### WHAT IS EXPECTED
Could you filter the records below down to the lines that include the word "yang"?
#### LISTED ENTRIES ####
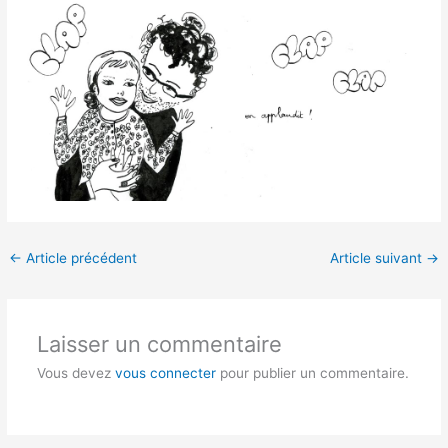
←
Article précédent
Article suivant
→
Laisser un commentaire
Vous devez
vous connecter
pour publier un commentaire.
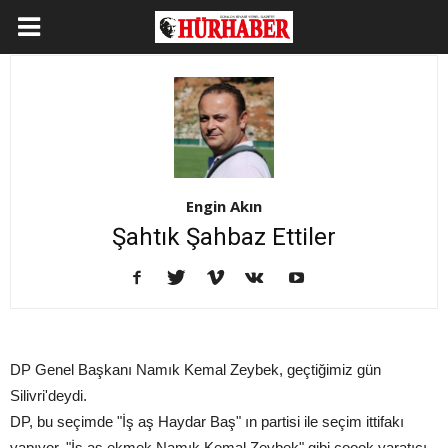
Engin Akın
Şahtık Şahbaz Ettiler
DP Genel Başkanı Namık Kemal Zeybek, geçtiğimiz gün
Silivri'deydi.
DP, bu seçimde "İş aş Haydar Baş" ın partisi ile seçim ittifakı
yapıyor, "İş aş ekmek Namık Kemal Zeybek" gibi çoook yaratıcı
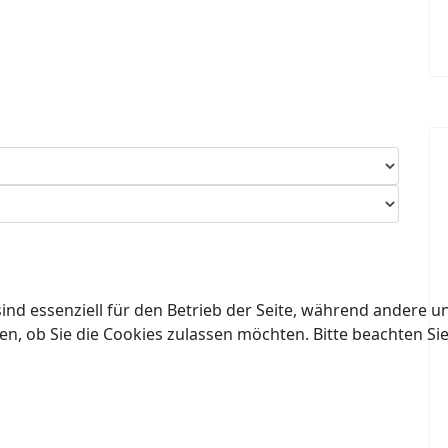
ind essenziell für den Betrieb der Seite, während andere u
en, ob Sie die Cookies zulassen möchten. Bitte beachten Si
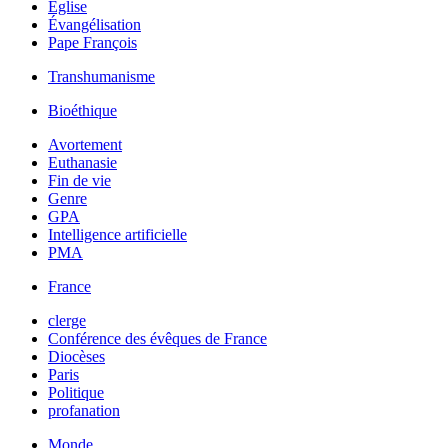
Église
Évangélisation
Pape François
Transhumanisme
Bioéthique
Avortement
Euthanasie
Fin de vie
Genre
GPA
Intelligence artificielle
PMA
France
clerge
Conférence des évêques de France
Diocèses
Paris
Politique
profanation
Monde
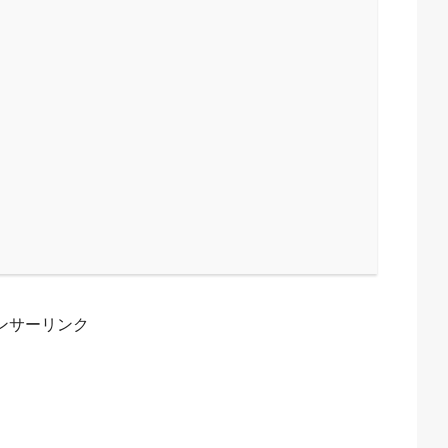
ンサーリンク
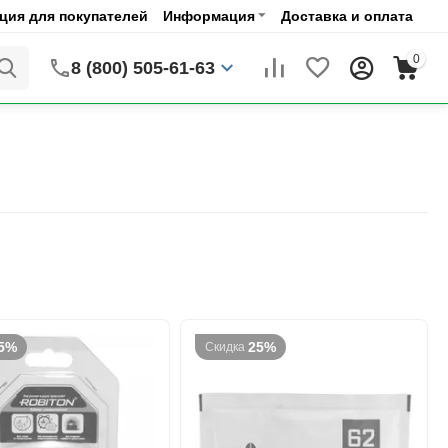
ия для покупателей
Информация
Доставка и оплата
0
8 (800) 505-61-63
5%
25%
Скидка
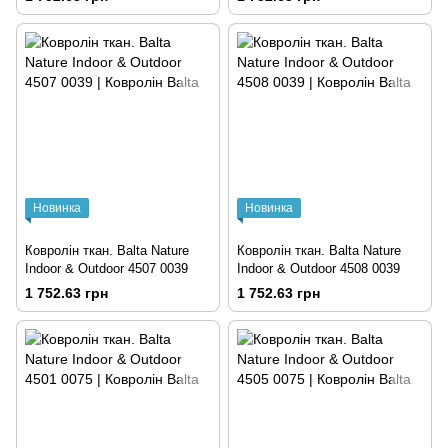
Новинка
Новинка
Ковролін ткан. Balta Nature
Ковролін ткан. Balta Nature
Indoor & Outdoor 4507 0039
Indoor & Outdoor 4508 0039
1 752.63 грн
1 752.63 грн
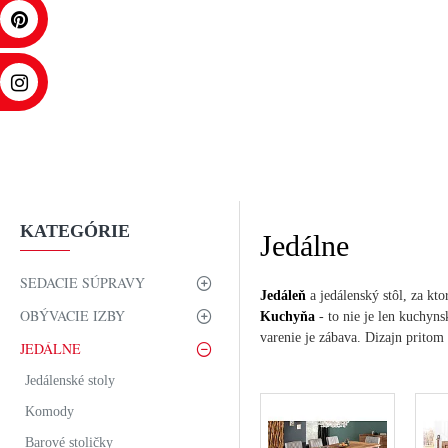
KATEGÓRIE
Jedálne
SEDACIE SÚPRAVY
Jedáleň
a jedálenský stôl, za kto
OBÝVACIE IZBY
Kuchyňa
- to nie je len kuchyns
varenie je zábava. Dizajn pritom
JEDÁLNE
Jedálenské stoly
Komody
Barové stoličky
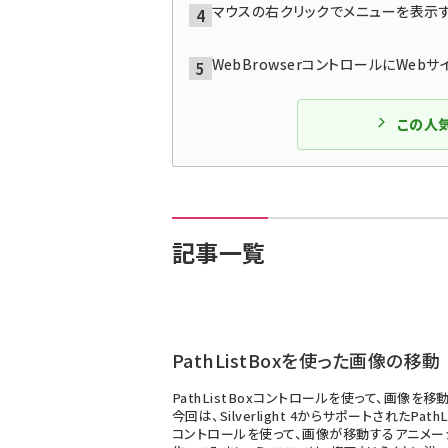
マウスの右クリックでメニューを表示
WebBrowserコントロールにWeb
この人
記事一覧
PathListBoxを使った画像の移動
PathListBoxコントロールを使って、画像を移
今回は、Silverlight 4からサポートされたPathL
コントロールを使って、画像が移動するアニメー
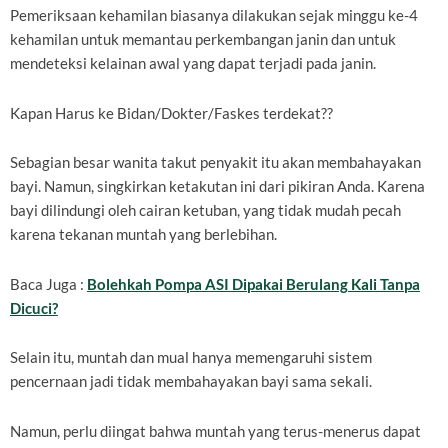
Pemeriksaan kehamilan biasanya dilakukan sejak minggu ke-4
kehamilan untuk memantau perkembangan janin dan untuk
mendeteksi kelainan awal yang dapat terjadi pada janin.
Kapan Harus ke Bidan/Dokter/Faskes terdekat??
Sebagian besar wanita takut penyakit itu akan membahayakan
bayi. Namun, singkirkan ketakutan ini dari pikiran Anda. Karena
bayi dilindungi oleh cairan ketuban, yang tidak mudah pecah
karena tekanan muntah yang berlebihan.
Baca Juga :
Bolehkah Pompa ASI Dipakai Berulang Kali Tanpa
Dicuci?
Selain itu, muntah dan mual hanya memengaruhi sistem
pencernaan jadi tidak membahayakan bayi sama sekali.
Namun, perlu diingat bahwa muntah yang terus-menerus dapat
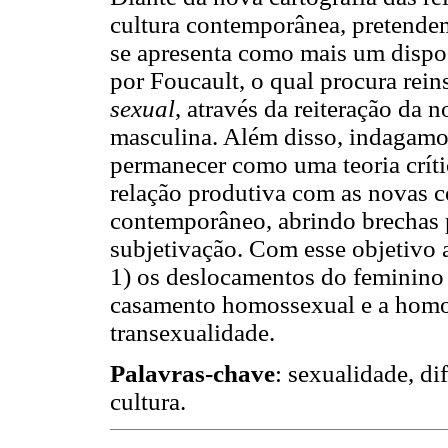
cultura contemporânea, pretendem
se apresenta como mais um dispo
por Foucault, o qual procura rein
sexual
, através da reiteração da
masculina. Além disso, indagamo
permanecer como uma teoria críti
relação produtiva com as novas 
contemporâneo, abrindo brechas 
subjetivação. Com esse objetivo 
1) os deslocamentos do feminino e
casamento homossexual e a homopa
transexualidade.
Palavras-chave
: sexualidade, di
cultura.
####
### ANSWER SPACE
mendeteksi kelainan awal yang dapat terjadi pada janin.
bayi dilindungi oleh cairan ketuban, yang tidak mudah pecah
karena tekanan muntah yang berlebihan.
Namun, perlu diingat bahwa muntah yang terus-menerus dapat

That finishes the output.